[Data for processing]

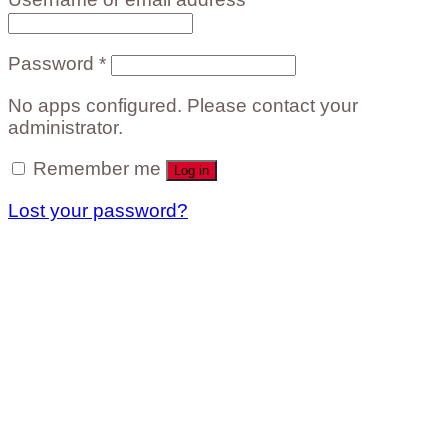
Password
*
No apps configured. Please contact your
administrator.
Remember me
Log in
Lost your password?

[/Data for processing]

Task description :: Scan the entries above for the string "your" and copy each line containing it.

Exercise output ::
No apps configured. Please contact your
Lost your password?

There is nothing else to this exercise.